Featured Artists: Marissa Y Alexander, Althea Balmes, Anong Beam, Francisca Benítez, Tamyka Bullen, Nicole Clouston, Bojana Coklyat, Rania El Mugammar, Sameer Farooq, Shannon Finnegan, Naoko Fukumaru, Shaya Ishaq, Beatriz Paz Jiménez, Joon Hee Kim, Myung-Sun Kim, Ivy Knight, Vanessa Kwan, Ness Lee, Pamila Matharu, Primal Studio, Noe Martínez, Mark Menjivar, Peter Morin, Lisa Myers, Haruko Okano, Karla Rivera, Jamie Ross, Sin Wai Kin, Stephanie Singh, Nurielle Stern, Amina Z. Suhrwardy, Isola Tong, Camille Turner, Adam Williams, Kendra Yee, Zo’tz* Collective, and work from over 550 AGB Permanent Collection artists.

Documentation: Yuula Benivolski

More Info: Art Gallery of Burlington

Download: Full Exhibition Text

HOW TO READ A VESSEL

Art Gallery of Burlington
Burlington, Ontario
September 10, 2021 – January 9, 2022

Curated by: Tara Bursey, Suzanne Carte, Ness Lee, Su-Ying Lee, and Christine Saly-Chapman

“We’ve all heard about the sticks and spears and swords, the things to bash and poke and hit with, the long, hard things, but we have not heard about the things to put things in, the container for the thing contained. That is a new story.”

Ursula K. Le Guin, Carrier Bag Theory of Fiction

Over the last 38 years, the Art Gallery of Burlington (AGB) has amassed the largest comprehensive collection of contemporary Canadian ceramics in the world. Totaling over 4,000 works, the collection ranges from functional ware to sculptural installations.

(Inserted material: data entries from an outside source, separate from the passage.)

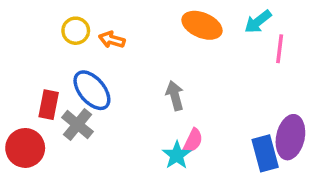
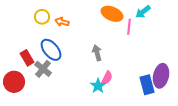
pink line: (280, 49) -> (129, 27), moved
red rectangle: (49, 105) -> (27, 58), turned -42

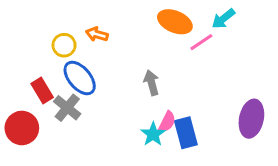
yellow circle: (42, 17) -> (64, 45), moved
pink line: (129, 27) -> (201, 42), turned 49
blue rectangle: (147, 85) -> (186, 133), moved

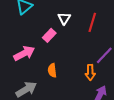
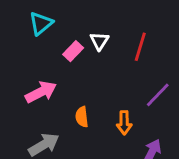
pink rectangle: (49, 35) -> (73, 51), moved
orange arrow: (90, 72) -> (124, 123), moved

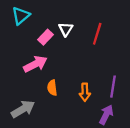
pink arrow: (41, 92) -> (35, 64), moved
purple line: (158, 95) -> (113, 87), moved, turned -35

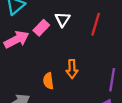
pink arrow: (35, 64) -> (16, 40), moved
orange arrow: (85, 92) -> (72, 69), moved

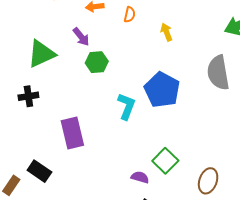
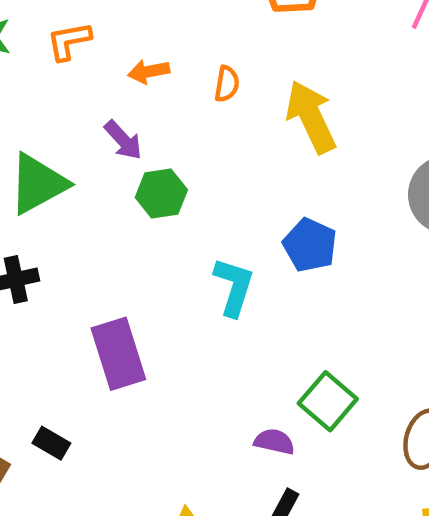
yellow arrow: (166, 32) -> (311, 117), size x1.8
blue pentagon: (162, 90) -> (310, 245), size x0.7
black rectangle: (39, 171) -> (51, 443), size x0.7

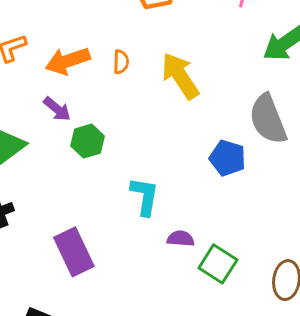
orange arrow: (149, 71) -> (68, 61), size x1.6
blue pentagon: (310, 245) -> (228, 158), moved
purple semicircle: (274, 442) -> (181, 239), moved

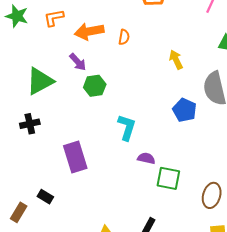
yellow arrow: (180, 76) -> (176, 60), moved, size x0.6
green square: (218, 264) -> (168, 178), turned -30

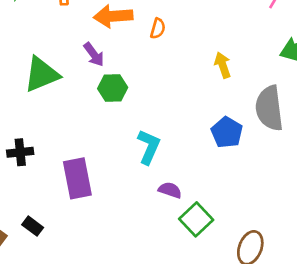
black cross: (30, 124) -> (20, 152), moved
green square: (168, 178) -> (196, 219), turned 30

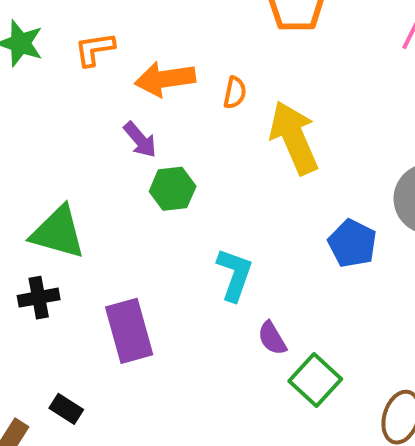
yellow arrow: (223, 65) -> (294, 138), moved, size x1.8
green triangle: (42, 74) -> (58, 232), moved, turned 42
purple semicircle: (170, 190) -> (272, 338), turned -135

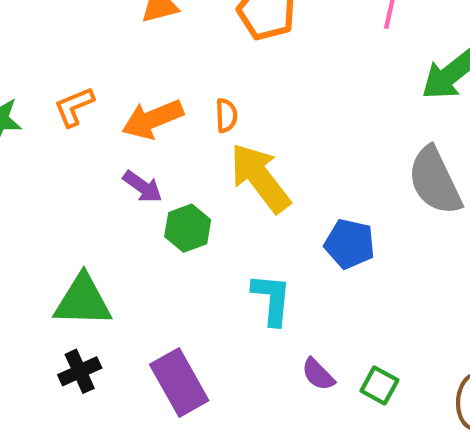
yellow arrow: (294, 138) -> (260, 178), moved
blue pentagon: (352, 243) -> (350, 244), moved
purple semicircle: (272, 338) -> (318, 374), moved
green square: (315, 380) -> (379, 385), size x0.7

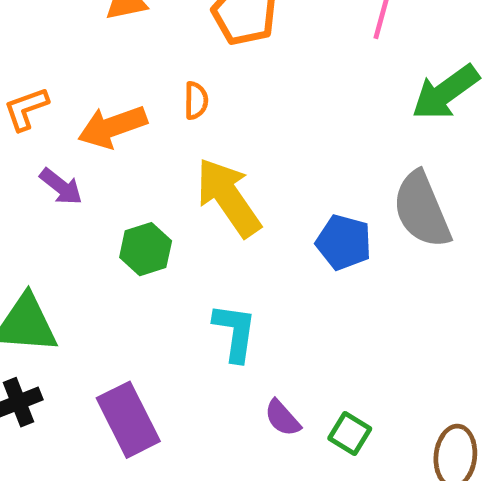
orange semicircle: (226, 115) -> (196, 101), moved
purple arrow: (143, 187) -> (61, 187), moved
blue pentagon: (350, 244) -> (344, 242), moved

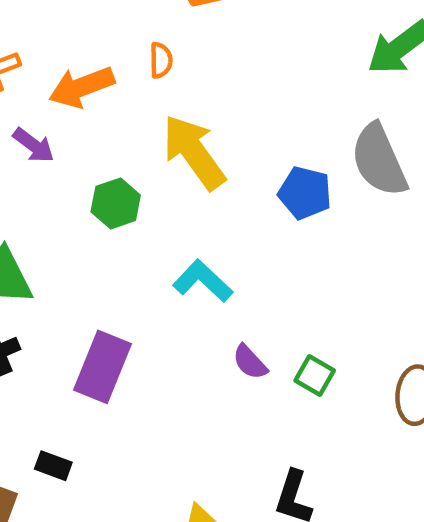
cyan L-shape: (235, 332) -> (203, 281), turned -54
purple rectangle: (128, 420) -> (102, 367), turned 50

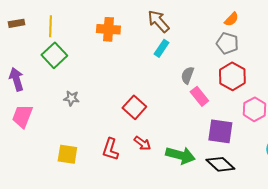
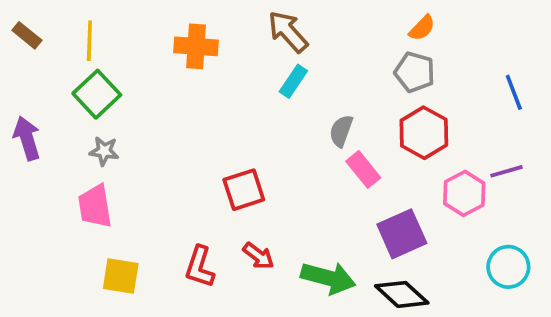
brown rectangle: (16, 23) -> (27, 35), turned 49
gray star: (71, 98) -> (104, 151), moved
red square: (134, 107) -> (244, 190), turned 30
pink trapezoid: (22, 116) -> (95, 206), moved, turned -30
purple square: (220, 131) -> (402, 234), turned -32

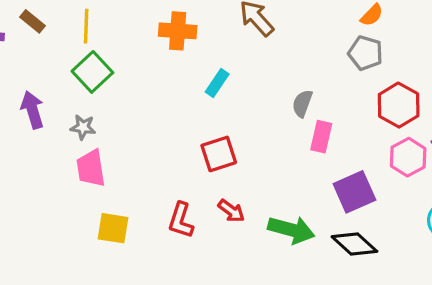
cyan rectangle: (293, 81) -> (217, 83), moved
red hexagon: (424, 133) -> (399, 105), moved
gray star: (104, 151) -> (83, 127), moved
pink rectangle: (363, 169) -> (321, 137), turned 52

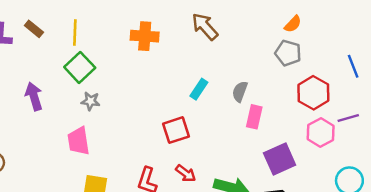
cyan rectangle: (217, 83) -> (199, 89), moved
gray star: (83, 127) -> (91, 101), moved

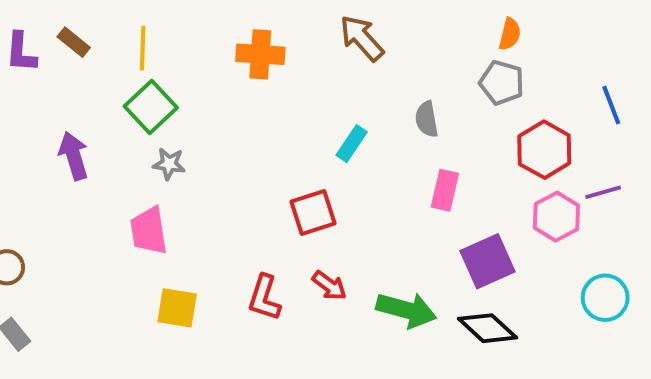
orange semicircle: (293, 24) -> (510, 34), turned -30
gray semicircle: (240, 92) -> (427, 119), moved, turned -30

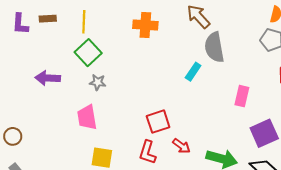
brown rectangle: (74, 42) -> (48, 19), turned -42
gray semicircle: (427, 119) -> (214, 47), moved, size x1.6
purple arrow: (74, 156) -> (48, 78), turned -70
red square: (313, 213) -> (158, 122), moved

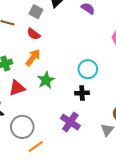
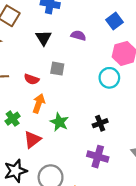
gray square: (36, 12) -> (57, 69), moved
cyan circle: (88, 69) -> (109, 78), moved

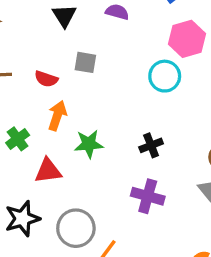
green star: (59, 122) -> (89, 144), turned -30
red triangle: (32, 140) -> (48, 171), turned 30

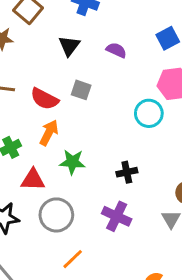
red semicircle: (46, 79) -> (44, 99), size x1.4
gray circle: (76, 228) -> (56, 215), moved

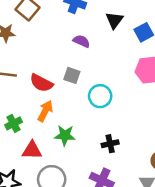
black triangle: (69, 46) -> (114, 20), moved
purple semicircle: (116, 50) -> (81, 41), moved
cyan circle: (149, 113) -> (100, 96), moved

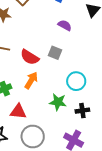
cyan circle: (100, 96) -> (76, 81), moved
green star: (65, 135) -> (58, 102), moved

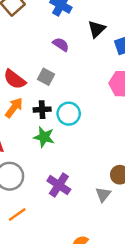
black cross: (82, 111) -> (42, 110), moved

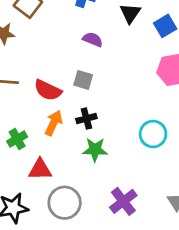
cyan circle: (69, 114) -> (153, 134), moved
purple cross: (59, 185) -> (123, 201), turned 30

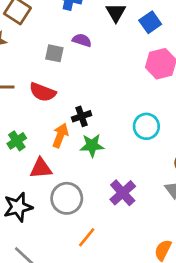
gray square: (83, 80) -> (54, 53), moved
orange arrow: (54, 123) -> (60, 135), moved

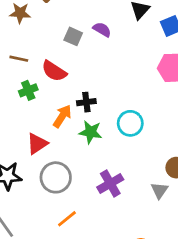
cyan circle: (146, 126) -> (130, 123), moved
green cross: (17, 141) -> (28, 90), moved
red triangle: (41, 168) -> (37, 144), turned -40

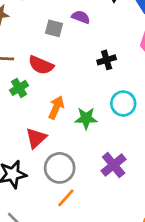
black cross: (86, 102) -> (107, 60), moved
orange line: (67, 219) -> (66, 198), moved

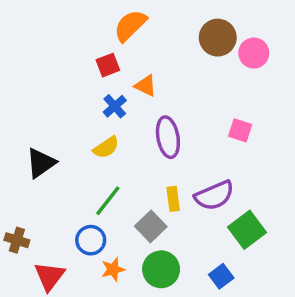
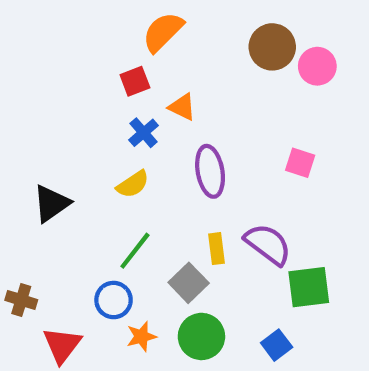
purple semicircle: (214, 196) -> (268, 244), turned -120
green square: (247, 230) -> (309, 287), turned 30

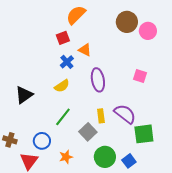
blue circle: (114, 300) -> (42, 141), moved
green circle: (201, 336) -> (105, 157), moved

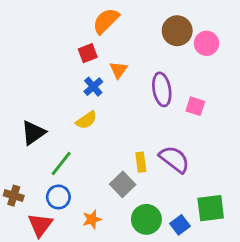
orange triangle: (85, 50) -> (118, 70), turned 40
purple ellipse: (98, 80) -> (162, 89), moved
green line: (63, 117) -> (61, 163), moved
green square: (144, 134) -> (211, 208), moved

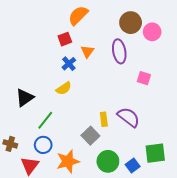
purple ellipse: (162, 89) -> (119, 51), moved
orange star: (92, 219) -> (68, 161), size x1.6

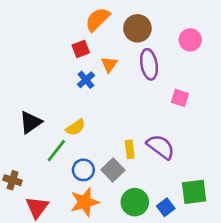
brown circle: (131, 23) -> (137, 28), moved
yellow semicircle: (64, 88) -> (76, 127), moved
blue circle: (43, 145) -> (83, 170), moved

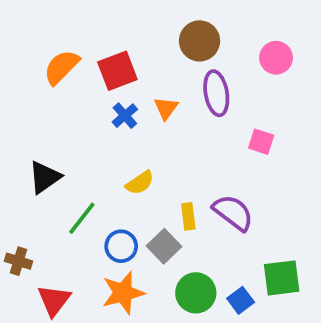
orange semicircle: (98, 19) -> (61, 67), moved
red square: (81, 49) -> (117, 71), size x1.5
orange triangle: (109, 64) -> (166, 108), moved
yellow semicircle: (76, 127) -> (140, 183), moved

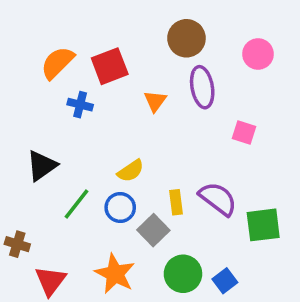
blue cross: (125, 116) -> (80, 105), moved, turned -35
blue circle: (121, 246) -> (120, 208), moved
green square: (282, 278) -> (263, 225), moved
orange star: (123, 293) -> (115, 274), turned -30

How to Read a Vessel is an experimental exhibition and communal site of learning that openly discusses the challenges and excitement of holding, caring for, and exhibiting this object-based, craft-forward permanent collection, while continuing to develop a vision that incorporates critical social practice at its core.

The assembly of programs and projects by artists and curators Suzanne Carte, Tara Bursey, Ness Lee, Su-Ying Lee, Myung-Sun Kim, Ivy Knight, and Christine Saly-Chapman has been conceived of in response to two key texts: Elizabeth Fisher’s “Carrier Bag Theory of Evolution,” which proposes that the first tool was a container, rather than a weapon, thereby feminizing concepts of early society; and, by extension, Ursula K. Le Guin’s “Carrier Bag Theory of Fiction,” which applies the container approach to stories, arguing for an expansion of the types of narratives and outcomes that are made visible beyond the finality of a singular weapon-wielding hero.

With these texts as a guiding force, the exhibition examines how a collection of vessels speaks to an unaccounted and unrecognized history of women’s ingenuity and labour in the arts. How to Read a Vessel unpacks the matriarchal history of craft production and the AGB’s own institutional beginnings by bringing its ceramic vessels out of their vaults and into the public space, alongside newly commissioned pieces and an array of international artworks. It is a non-linear, queer exhibition exploring the vessel as language, lineage, containment, nourishment, and archive. Within it, art objects become metaphors, or mnemonic devices, to discuss the colonial constructs of collections and their histories.